Edward Parenti

Personal information
- Full name: Edward Parenti
- Nickname: "Eddie"
- National team: Canada
- Born: June 26, 1971 (age 55) Montreal, Quebec
- Height: 1.80 m (5 ft 11 in)
- Weight: 79 kg (174 lb)

Sport
- Sport: Swimming
- Strokes: Butterfly, freestyle
- Club: Pacific Dolphins

Medal record
Men's swimming
Representing Canada
Pan Pacific Championships
| Bronze medal – third place | 1991 Edmonton | 4x200 m freestyle |
| Bronze medal – third place | 1997 Fukuoka | 4x100 m medley |
Commonwealth Games
| Silver medal – second place | 1990 Auckland | 4x200 m freestyle |
Pan American Games
| Bronze medal – third place | 1995 Mar del Plata | 4x100 m medley |

= Edward Parenti =

Canadian swimmer (born 1971)

Edward "Eddie" Parenti (born June 26, 1971) is a Canadian former competitive swimmer who specialized in freestyle and butterfly events.
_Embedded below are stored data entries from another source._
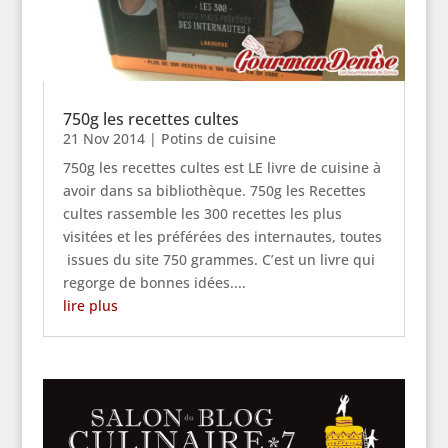
750g les recettes cultes
21 Nov 2014
|
Potins de cuisine
750g les recettes cultes est LE livre de cuisine à
avoir dans sa bibliothèque. 750g les Recettes
cultes rassemble les 300 recettes les plus
visitées et les préférées des internautes, toutes
issues du site 750 grammes. C’est un livre qui
regorge de bonnes idées....
lire plus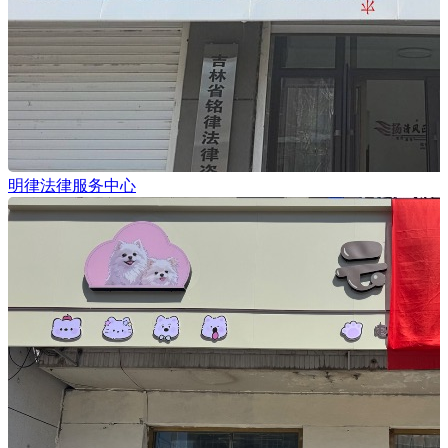
明律法律服务中心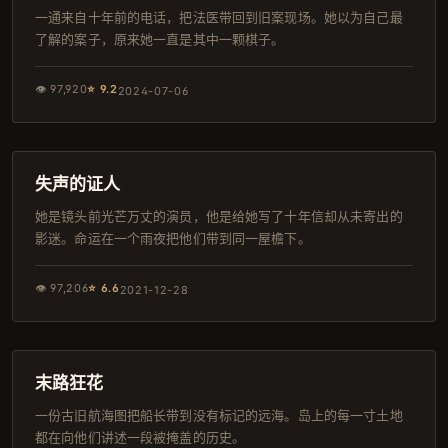
一通来自十年前的电话，把法医带回到旧案现场。她以为自己最
了解的案子，原来她一直是其中一颗棋子。
👁
97,920
⭐
9.2
2024-07-06
143分钟
热播
失声的证人
她是镜头前光芒万丈的演员，他是给她写了十年信却从未寄出的
影迷。命运在一个雨夜把他们带到同一屋檐下。
👁
97,206
⭐
6.6
2021-12-28
104分钟
热播
末路狂花
一份古旧航海图把船长带到没有标记的远海。岛上的每一寸土地
都在向他们讲述一段被掩盖的历史。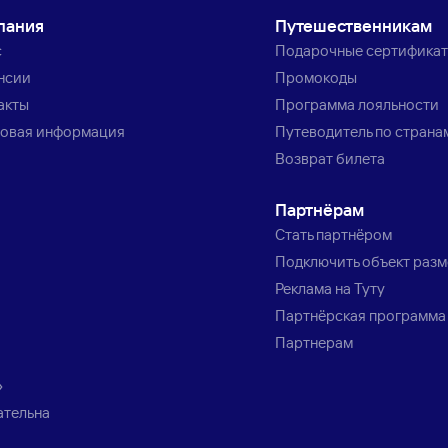
пания
Путешественникам
с
Подарочные сертифика
нсии
Промокоды
акты
Программа лояльности
овая информация
Путеводитель по страна
Возврат билета
Партнёрам
Стать партнёром
Подключить объект раз
Реклама на Туту
Партнёрская программа
Партнерам
»
ательна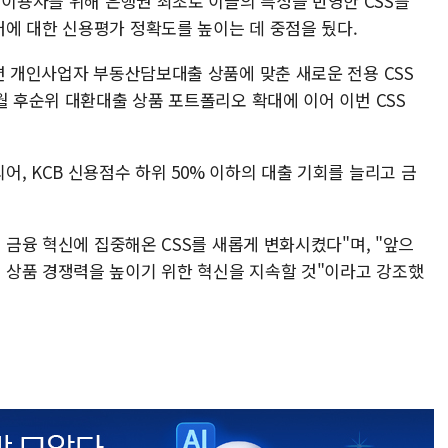
이용자를 위해 은행권 최초로 이들의 특성을 반영한 CSS를
에 대한 신용평가 정확도를 높이는 데 중점을 뒀다.
면 개인사업자 부동산담보대출 상품에 맞춘 새로운 전용 CSS
월 후순위 대환대출 상품 포트폴리오 확대에 이어 이번 CSS
, KCB 신용점수 하위 50% 이하의 대출 기회를 늘리고 금
면 금융 혁신에 집중해온 CSS를 새롭게 변화시켰다"며, "앞으
 상품 경쟁력을 높이기 위한 혁신을 지속할 것"이라고 강조했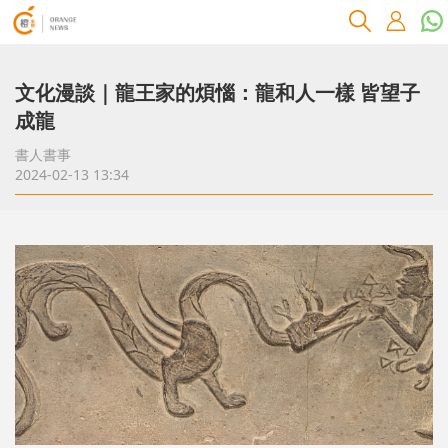
文化漫談｜龍王家的煩惱：龍和人一樣 皆望子
成龍
書人書事
2024-02-13 13:34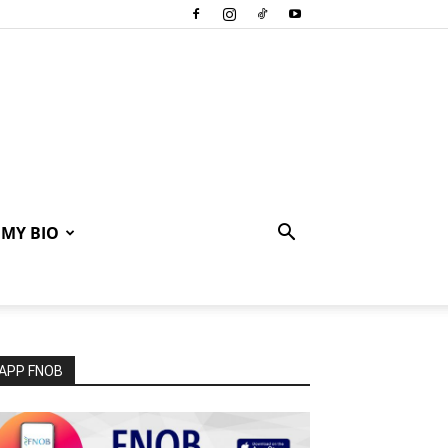
MY BIO
APP FNOB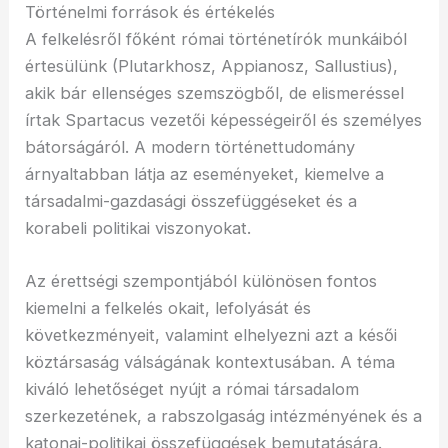
Történelmi források és értékelés
A felkelésről főként római történetírók munkáiból
értesülünk (Plutarkhosz, Appianosz, Sallustius),
akik bár ellenséges szemszögből, de elismeréssel
írtak Spartacus vezetői képességeiről és személyes
bátorságáról. A modern történettudomány
árnyaltabban látja az eseményeket, kiemelve a
társadalmi-gazdasági összefüggéseket és a
korabeli politikai viszonyokat.
Az érettségi szempontjából különösen fontos
kiemelni a felkelés okait, lefolyását és
következményeit, valamint elhelyezni azt a késői
köztársaság válságának kontextusában. A téma
kiváló lehetőséget nyújt a római társadalom
szerkezetének, a rabszolgaság intézményének és a
katonai-politikai összefüggések bemutatására.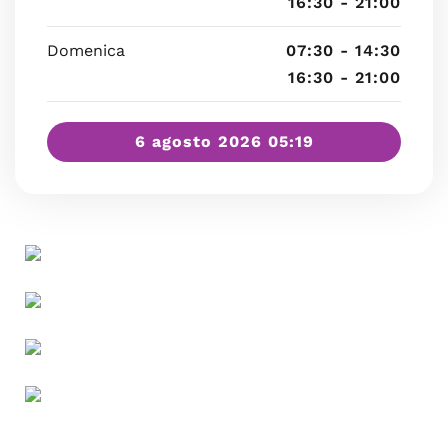
16:30 - 21:00
Domenica
07:30 - 14:30
16:30 - 21:00
6 agosto 2026 05:19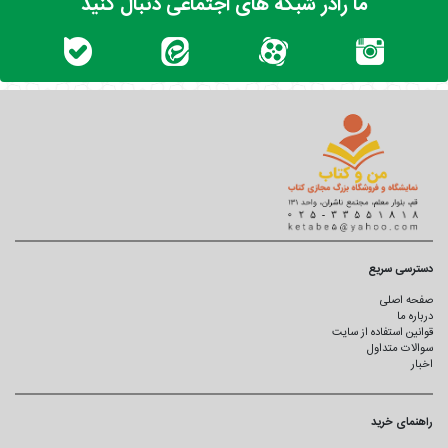
ما رادر شبکه های اجتماعی دنبال کنید
دسترسی سریع
صفحه اصلی
درباره ما
قوانین استفاده از سایت
سوالات متداول
اخبار
راهنمای خرید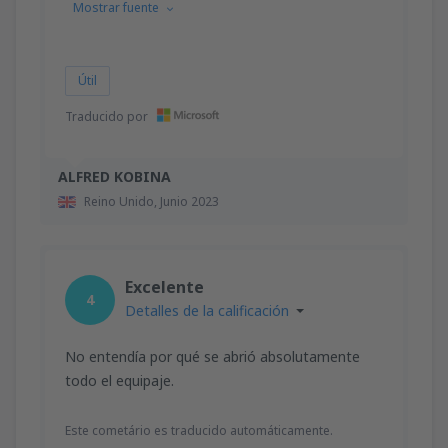
Mostrar fuente
Útil
Traducido por
ALFRED KOBINA
Reino Unido,
Junio 2023
Excelente
4
Detalles de la calificación
No entendía por qué se abrió absolutamente
todo el equipaje.
Este cometário es traducido automáticamente.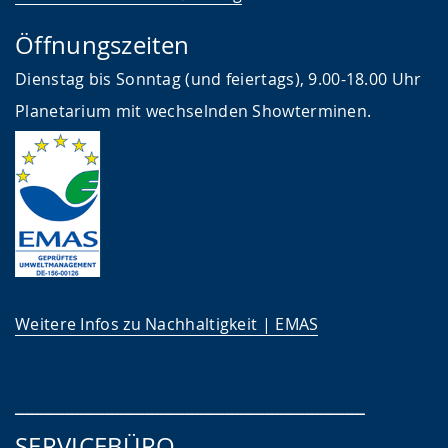
Öffnungszeiten
Dienstag bis Sonntag (und feiertags), 9.00-18.00 Uhr
Planetarium mit wechselnden Showterminen.
Weitere Infos zu Nachhaltigkeit | EMAS
___________________________________
SERVICEBÜRO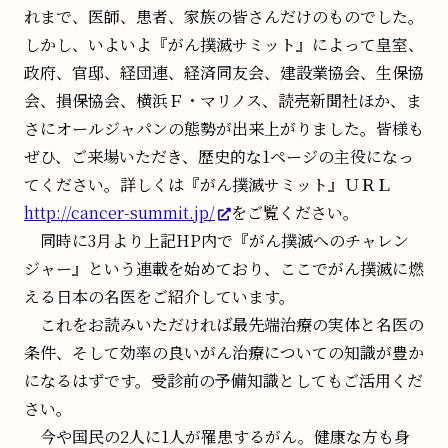
れまで、医師、患者、家族の皆さんだけのものでした。
しかし、いよいよ『がん撲滅サミット』によって皇室、
政府、官邸、経団連、経済同友会、建設業協会、生保協
会、損保協会、横浜Ｆ・マリノス、読売新聞社ほか、ま
さにオールジャパンの態勢が出来上がりました。皆様も
ぜひ、ご来場いただき、歴史的な1ページの主役になっ
てください。詳しくは『がん撲滅サミット』ＵＲＬ
http://cancer-summit.jp/
をご覧ください。
同時に3月より上記HP内で『がん撲滅へのチャレン
ジャー』という連載を始めており、ここでがん撲滅に燃
える日本の名医をご紹介しています。
これをお読みいただければ最先端治療の実体と名医の
条件、そして効率の良いがん治療についての知識が豊か
になるはずです。受診前の予備知識としてもご活用くだ
さい。
今や国民の2人に1人が罹患するがん。健康な方も身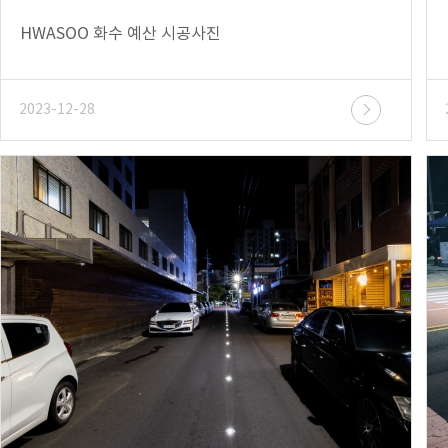
HWASOO 화수 예산 시공사진
2023-12-28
Parenti represented Canada at the 1992 Summer Olympics in Barcelona, Spain, and finished in 26th place in the 200-metre butterfly, 27th place in the 400-metre freestyle, and ninth place with the men's 4x200-metre freestyle relay team. He also participated in the 1996 Summer Olympics in Atlanta, Georgia.